## Exercise aim
Please restate the records that follow word for word, omitting any images.
***
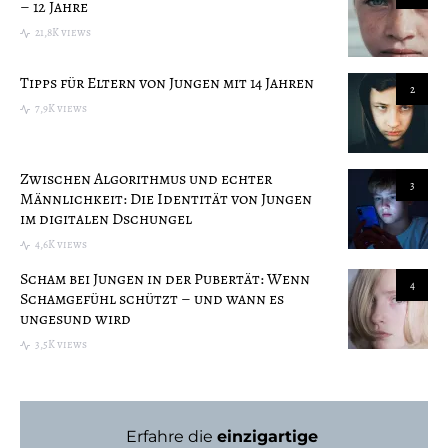
– 12 Jahre
21,8K views
Tipps für Eltern von Jungen mit 14 Jahren
2
7,9K views
Zwischen Algorithmus und echter
3
Männlichkeit: Die Identität von Jungen
im digitalen Dschungel
4,6K views
Scham bei Jungen in der Pubertät: Wenn
4
Schamgefühl schützt – und wann es
ungesund wird
3,5K views
Erfahre die
einzigartige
***
## Your response
– 12 Jahre
21,8K views
Tipps für Eltern von Jungen mit 14 Jahren
2
7,9K views
Zwischen Algorithmus und echter
3
Männlichkeit: Die Identität von Jungen
im digitalen Dschungel
4,6K views
Scham bei Jungen in der Pubertät: Wenn
4
Schamgefühl schützt – und wann es
ungesund wird
3,5K views
Erfahre die
einzigartige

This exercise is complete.